Writer’s Toolbox

Ask The Writer

Your most pressing and perplexing questions about writing answered here by Gotham teacher Brandi Reissenweber.

What is a collection of linked stories? Is this a relatively new genre?

The collection of linked stories goes by many names, including the short story cycle, short story sequence, composite novel, and novel-in-stories. These collections include stories that are complete in that they can each story can stand alone, but when put together they interrelate and create a larger whole. Contemporary examples of this form include Jennifer Egan’s A Visit from the Goon Squad, Elizabeth Strout’s Olive Kitteridge, and Louise Erdrich’s Love Medicine.

Collections can be linked in a variety of ways. Sherwood Anderson’s Winesburg, Ohio is linked by place—the town of Winesburg, Ohio—and includes some reoccurring themes and characters. One reoccurring character, George Willard, is a strong unifying element. It is his character development that creates an arc that spans the whole collection.

Jennifer Egan’s A Visit from the Goon Squad focuses on two significant characters—Bennie and Sasha—with music and the music industry as additional unifying themes. Though these characters are most significant, some stories focus directly on them, while several others include them in only very peripheral ways.

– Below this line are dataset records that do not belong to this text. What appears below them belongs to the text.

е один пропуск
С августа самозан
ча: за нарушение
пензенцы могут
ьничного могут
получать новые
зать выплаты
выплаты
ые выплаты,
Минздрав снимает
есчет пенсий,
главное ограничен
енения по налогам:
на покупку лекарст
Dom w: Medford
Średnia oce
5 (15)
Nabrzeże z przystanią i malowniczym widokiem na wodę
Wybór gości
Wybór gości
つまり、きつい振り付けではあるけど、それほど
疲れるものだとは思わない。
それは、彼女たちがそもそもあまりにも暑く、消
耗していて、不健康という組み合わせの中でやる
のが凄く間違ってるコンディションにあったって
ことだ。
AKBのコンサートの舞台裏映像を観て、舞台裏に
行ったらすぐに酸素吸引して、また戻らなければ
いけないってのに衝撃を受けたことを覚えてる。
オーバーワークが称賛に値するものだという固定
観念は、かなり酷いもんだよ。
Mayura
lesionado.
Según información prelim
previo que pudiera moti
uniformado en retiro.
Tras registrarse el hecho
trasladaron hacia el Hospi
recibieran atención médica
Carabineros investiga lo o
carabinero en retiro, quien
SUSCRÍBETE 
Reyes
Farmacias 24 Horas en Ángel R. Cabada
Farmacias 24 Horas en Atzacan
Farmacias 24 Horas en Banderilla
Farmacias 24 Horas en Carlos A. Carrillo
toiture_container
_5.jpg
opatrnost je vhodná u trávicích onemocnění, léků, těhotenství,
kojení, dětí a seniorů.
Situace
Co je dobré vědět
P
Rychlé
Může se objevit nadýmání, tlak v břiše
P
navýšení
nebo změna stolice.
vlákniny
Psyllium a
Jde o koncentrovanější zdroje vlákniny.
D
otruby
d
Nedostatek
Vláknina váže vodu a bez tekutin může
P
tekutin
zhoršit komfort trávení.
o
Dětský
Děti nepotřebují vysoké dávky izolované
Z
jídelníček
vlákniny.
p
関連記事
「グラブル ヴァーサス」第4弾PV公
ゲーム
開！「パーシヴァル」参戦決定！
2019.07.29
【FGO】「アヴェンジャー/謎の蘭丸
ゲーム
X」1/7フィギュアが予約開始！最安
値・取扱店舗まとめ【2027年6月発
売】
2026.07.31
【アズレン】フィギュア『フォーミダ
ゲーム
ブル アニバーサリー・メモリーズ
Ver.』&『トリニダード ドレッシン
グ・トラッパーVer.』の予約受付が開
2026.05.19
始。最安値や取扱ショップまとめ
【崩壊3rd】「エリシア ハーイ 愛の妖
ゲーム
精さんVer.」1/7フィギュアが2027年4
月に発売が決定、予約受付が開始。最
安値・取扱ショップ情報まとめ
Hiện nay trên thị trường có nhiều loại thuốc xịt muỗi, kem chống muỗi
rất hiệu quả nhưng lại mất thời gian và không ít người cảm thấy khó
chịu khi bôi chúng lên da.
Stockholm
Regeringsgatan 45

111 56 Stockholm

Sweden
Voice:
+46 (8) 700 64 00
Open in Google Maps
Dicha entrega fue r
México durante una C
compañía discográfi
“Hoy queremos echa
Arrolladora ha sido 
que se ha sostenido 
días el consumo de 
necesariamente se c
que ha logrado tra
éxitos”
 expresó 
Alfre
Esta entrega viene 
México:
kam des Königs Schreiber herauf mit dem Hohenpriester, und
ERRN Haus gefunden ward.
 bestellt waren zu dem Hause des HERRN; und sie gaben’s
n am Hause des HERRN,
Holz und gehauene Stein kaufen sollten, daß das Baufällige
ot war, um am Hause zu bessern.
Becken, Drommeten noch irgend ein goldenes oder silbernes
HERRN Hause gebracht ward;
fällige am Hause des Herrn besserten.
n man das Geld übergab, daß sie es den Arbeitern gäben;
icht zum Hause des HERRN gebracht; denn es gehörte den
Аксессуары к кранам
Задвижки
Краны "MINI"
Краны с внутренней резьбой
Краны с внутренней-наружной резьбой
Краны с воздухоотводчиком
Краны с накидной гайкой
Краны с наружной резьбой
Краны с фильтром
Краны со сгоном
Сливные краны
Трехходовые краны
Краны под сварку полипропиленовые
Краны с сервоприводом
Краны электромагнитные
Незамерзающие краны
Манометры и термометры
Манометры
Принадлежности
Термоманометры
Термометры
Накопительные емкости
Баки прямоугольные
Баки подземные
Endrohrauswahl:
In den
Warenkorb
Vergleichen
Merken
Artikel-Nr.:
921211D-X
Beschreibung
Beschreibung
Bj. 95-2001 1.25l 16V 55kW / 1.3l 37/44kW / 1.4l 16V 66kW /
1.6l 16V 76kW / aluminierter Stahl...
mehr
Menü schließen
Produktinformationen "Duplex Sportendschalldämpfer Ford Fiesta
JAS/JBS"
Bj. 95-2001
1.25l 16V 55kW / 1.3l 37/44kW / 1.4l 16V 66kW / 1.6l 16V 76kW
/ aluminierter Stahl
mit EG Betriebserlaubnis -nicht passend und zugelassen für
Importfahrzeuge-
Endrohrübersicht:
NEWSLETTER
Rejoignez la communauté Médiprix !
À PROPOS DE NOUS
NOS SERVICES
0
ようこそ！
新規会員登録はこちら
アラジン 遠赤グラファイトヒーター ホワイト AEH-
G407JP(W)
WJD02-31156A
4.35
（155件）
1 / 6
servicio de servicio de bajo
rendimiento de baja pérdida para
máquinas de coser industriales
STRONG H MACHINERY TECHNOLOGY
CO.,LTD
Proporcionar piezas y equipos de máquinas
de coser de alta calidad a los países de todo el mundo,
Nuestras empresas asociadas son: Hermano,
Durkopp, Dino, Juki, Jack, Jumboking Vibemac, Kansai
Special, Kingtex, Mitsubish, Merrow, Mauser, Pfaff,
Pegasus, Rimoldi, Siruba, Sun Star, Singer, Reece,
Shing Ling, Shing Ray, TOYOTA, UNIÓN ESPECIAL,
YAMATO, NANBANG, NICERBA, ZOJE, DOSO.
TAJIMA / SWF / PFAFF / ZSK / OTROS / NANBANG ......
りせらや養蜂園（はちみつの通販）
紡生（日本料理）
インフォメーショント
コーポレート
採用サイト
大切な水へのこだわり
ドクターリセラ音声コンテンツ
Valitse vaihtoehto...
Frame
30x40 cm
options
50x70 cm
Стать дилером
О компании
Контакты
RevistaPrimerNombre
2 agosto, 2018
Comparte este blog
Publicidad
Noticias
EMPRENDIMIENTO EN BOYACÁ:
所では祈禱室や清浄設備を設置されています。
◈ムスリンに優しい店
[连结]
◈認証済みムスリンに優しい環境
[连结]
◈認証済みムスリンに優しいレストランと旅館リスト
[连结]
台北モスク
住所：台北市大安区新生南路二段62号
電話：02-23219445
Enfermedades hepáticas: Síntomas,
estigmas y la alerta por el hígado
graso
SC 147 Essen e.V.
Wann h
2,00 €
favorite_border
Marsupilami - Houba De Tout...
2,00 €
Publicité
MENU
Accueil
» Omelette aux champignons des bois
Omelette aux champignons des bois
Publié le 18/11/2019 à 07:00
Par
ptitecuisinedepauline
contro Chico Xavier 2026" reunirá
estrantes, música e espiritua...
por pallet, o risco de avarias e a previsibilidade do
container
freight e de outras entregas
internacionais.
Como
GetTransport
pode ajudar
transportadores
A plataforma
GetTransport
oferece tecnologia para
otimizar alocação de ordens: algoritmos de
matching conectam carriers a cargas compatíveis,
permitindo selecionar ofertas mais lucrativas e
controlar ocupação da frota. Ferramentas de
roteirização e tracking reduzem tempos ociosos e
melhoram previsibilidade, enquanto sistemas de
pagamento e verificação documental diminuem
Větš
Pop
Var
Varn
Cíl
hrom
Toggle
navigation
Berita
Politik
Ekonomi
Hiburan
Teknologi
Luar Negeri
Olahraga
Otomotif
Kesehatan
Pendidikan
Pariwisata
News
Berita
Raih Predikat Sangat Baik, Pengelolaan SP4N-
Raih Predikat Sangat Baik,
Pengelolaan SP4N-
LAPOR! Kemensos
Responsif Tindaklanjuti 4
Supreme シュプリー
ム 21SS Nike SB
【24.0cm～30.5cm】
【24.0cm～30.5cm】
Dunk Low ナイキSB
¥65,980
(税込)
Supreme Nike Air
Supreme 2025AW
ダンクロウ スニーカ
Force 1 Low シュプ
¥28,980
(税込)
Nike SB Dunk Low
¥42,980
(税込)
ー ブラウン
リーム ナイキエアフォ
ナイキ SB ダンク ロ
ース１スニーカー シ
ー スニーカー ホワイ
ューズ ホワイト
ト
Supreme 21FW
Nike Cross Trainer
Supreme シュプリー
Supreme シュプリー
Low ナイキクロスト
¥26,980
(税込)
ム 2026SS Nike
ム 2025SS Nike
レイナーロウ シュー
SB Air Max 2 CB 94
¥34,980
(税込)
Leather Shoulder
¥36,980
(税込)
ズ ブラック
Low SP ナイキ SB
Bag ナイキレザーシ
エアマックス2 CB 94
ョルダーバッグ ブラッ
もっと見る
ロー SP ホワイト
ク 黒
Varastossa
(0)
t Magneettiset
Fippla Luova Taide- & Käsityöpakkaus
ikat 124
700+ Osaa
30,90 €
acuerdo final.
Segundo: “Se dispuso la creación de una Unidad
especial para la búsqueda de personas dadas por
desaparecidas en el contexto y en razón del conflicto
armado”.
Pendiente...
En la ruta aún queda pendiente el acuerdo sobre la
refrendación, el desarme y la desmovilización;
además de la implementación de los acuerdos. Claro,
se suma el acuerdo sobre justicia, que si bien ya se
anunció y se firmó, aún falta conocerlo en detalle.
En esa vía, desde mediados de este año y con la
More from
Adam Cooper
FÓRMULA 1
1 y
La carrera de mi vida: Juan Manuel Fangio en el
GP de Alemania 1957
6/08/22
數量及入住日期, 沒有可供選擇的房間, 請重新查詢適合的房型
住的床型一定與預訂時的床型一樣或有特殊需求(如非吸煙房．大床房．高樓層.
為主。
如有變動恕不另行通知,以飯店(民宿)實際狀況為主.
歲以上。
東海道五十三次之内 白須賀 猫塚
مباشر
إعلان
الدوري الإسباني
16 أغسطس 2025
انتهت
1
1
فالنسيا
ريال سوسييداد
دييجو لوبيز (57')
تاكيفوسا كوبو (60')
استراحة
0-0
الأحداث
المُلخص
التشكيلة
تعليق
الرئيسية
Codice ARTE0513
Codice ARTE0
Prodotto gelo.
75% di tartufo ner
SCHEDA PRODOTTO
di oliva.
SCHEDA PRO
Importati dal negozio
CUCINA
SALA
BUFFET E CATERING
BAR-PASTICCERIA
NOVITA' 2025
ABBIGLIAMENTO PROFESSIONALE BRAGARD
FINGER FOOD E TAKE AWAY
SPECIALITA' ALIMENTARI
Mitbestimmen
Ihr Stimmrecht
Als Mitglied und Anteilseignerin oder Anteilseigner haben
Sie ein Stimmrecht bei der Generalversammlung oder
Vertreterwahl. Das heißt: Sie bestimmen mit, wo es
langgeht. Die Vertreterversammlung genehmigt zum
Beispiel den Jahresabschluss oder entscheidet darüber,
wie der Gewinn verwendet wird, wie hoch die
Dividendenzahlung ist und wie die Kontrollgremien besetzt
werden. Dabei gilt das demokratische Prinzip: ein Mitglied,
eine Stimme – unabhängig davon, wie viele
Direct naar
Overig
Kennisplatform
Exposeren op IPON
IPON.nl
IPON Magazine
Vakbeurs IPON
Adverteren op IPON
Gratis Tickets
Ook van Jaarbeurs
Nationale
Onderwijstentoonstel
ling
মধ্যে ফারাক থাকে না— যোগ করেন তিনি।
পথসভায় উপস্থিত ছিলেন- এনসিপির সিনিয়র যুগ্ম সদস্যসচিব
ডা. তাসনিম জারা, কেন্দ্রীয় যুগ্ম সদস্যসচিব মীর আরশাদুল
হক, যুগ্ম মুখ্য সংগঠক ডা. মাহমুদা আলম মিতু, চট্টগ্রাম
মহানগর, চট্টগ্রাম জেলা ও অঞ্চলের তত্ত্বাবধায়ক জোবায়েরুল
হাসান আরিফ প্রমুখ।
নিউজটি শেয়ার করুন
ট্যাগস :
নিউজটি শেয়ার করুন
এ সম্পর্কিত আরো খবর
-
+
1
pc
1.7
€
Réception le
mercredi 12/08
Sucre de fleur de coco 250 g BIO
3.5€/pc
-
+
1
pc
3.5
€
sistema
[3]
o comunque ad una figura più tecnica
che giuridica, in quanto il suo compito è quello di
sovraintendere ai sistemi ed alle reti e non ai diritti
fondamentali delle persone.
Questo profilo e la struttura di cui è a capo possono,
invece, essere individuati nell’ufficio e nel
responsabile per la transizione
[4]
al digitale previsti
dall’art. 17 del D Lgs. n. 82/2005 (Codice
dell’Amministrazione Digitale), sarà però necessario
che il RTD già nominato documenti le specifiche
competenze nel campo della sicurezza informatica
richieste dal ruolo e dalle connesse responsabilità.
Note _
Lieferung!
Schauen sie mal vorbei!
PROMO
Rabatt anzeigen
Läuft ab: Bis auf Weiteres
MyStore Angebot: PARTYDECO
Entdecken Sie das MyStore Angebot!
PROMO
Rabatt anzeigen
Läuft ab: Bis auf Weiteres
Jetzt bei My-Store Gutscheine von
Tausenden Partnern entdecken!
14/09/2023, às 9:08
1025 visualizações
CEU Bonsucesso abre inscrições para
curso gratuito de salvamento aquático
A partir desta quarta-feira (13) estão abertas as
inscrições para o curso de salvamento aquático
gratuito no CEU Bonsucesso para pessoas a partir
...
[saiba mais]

Collections of linked stories don’t necessarily always announce themselves in their titles or on their covers. In fact, sometimes they are clearly labeled as novels or the more vague term “a fiction.” Others are deliberate about the form. Joan Silber’s Ideas of Heaven is “a ring of stories.” Regardless of label, readers can usually identify linked stories. They unfold differently than a traditional novel. As Junot Diaz writes:

It’s a neither-nor form I happen to like . . . when linked story collections work well they give the reader both the glorious ephemerality of the short story—its ability to capture what André Bazin called in a different context “contingency,” the singular one-time event—and also some of the cooler aspects of the novel: its relational longue durée and its what-comes-next propulsion.

This form is not a new phenomenon. It has its origins in works such as Giovanni Boccaccio’s The Decameron, which was written in the 14th century, and Apuleius’ The Golden Ass from the second century. Plenty of writers haven taken up the form since and, as you might imagine, it has developed over time. This impulse goes so far back; clearly, the appeal is powerful.